The kingdom of heaven is like treasure hidden in a field, where reason meets its limits and faith recognizes the mystery of growth and harvest, life and death, love and loss, in this world God calls good. In the face of such hatred and violence in our world, can we give our all to the work of making things right (even when it costs us something to do so), while also recognizing that we are ultimately dependent on God to grow row after row of new hope beyond despair?
In his joy, the one who finds the treasure goes and sells all that he has and buys that field. The land is a treasure, worthy of joyful risk-taking. So, too, the kingdom of heaven.
Must we sell all that we have to follow Jesus wholeheartedly? Maybe not. But might we be willing to do so, recognizing that there is nothing of more value than the love of God in Christ Jesus?
Might we dig down into the soil and know that our hands are holding treasure? Might we gather what the land has produced—through a process that is ultimately unfathomable—and know that our hands are holding treasure?
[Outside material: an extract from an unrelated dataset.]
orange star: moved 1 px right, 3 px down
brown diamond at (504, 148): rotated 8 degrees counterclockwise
Might we embrace our child, our friend, our neighbors near and far, and know that we’re holding treasure? Might we experience even the floods and droughts of life, when we cannot produce as we wish we could, as times of treasure? Times of ultimately unfathomable love, even in the midst of loss?
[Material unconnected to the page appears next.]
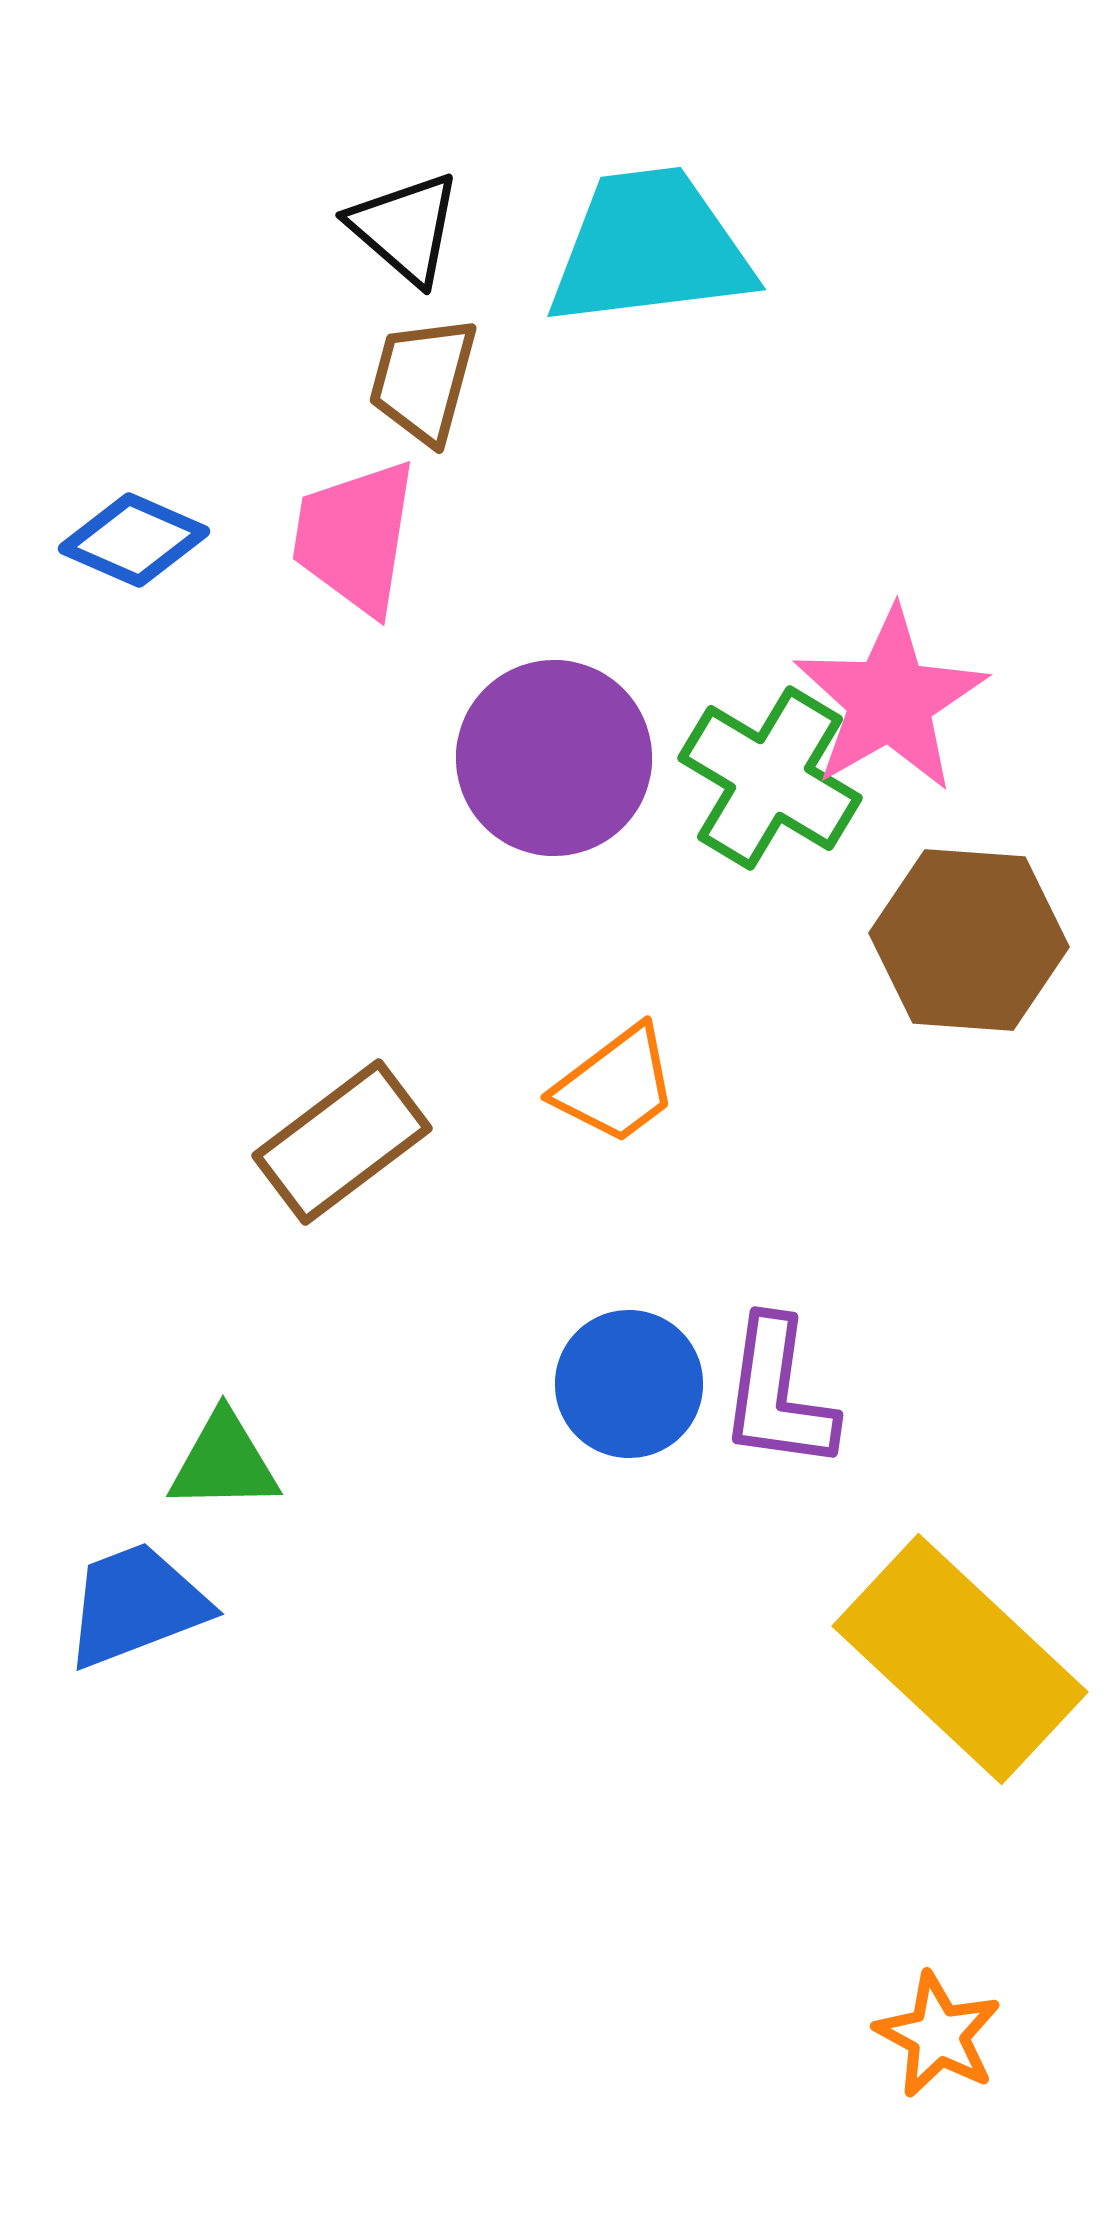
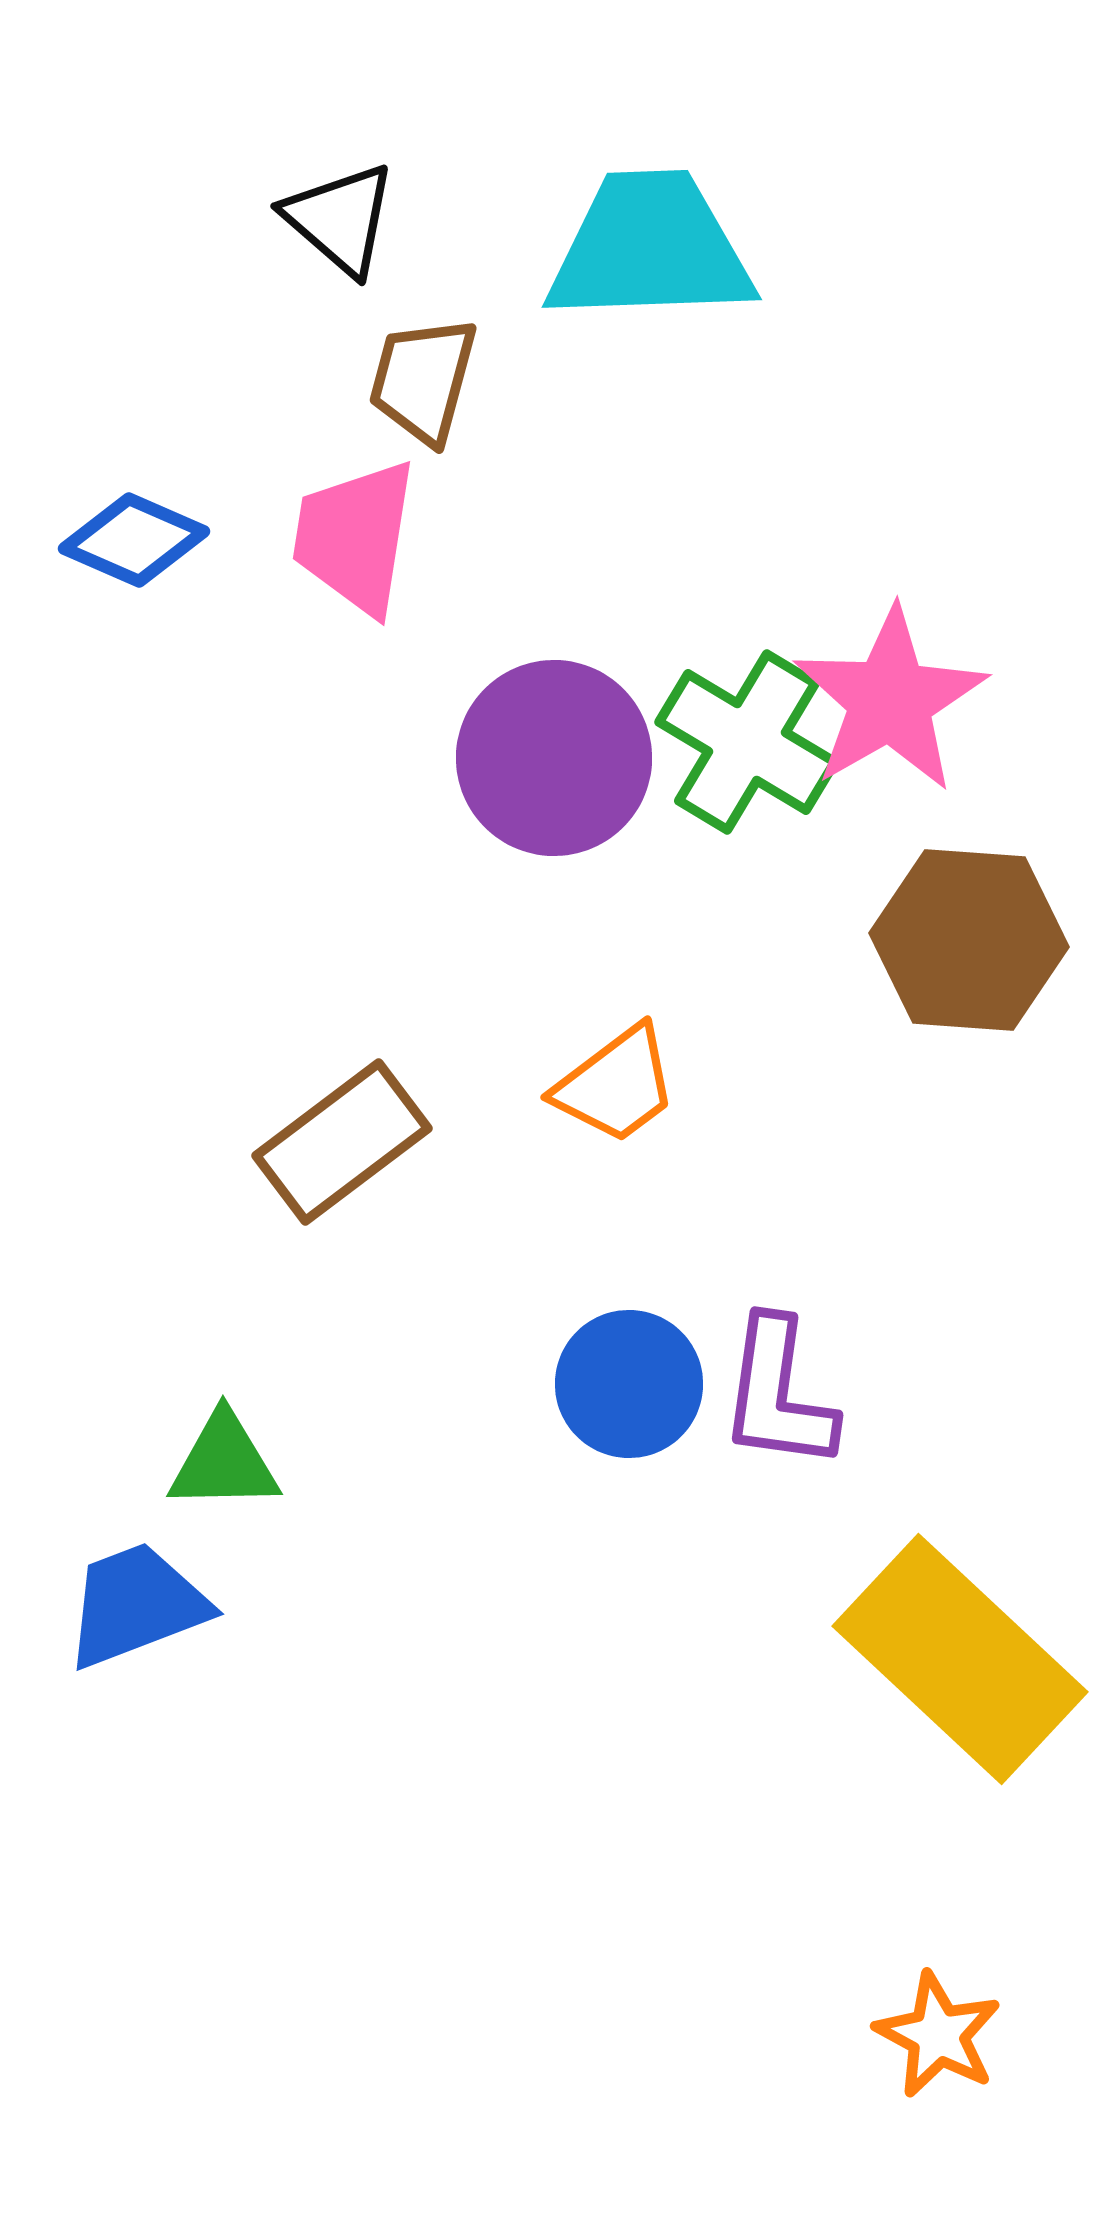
black triangle: moved 65 px left, 9 px up
cyan trapezoid: rotated 5 degrees clockwise
green cross: moved 23 px left, 36 px up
I give thanks to God for treasures hidden in the fields that surround us here, for treasure hidden in all of you, for the ways in which the kingdom of heaven is rooted and grows in this place.
With the trees of the forest, with the heavens and the earth, with the seas and the fields, let us sing for joy even in the midst of the struggle, trusting God to produce, through us, abundant life for all. Amen.
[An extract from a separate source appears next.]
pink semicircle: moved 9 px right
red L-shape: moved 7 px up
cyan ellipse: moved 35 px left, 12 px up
*** As we sang the hymn of the day following the sermon, I was so moved by the fourth stanza of For the Beauty of the Earth. Because we were using a recording, the text varied from what is contained in our hymnal…and something about these words, on this day, brought me to tears:
For Thy church which evermore lifts her lowly hands above, offering up on every shore her pure sacrifice of love. Lord of all to thee we raise this our hymn of grateful praise.
You can listen to the hymn here: https://www.youtube.com.
1, 2 The Land Was Everything: Letters from an American Farmer by Victor Davis Hanson. (Please note: this book was published in 2000. I appreciate his words that I’ve quoted here, but I am by no means endorsing his views on other matters.)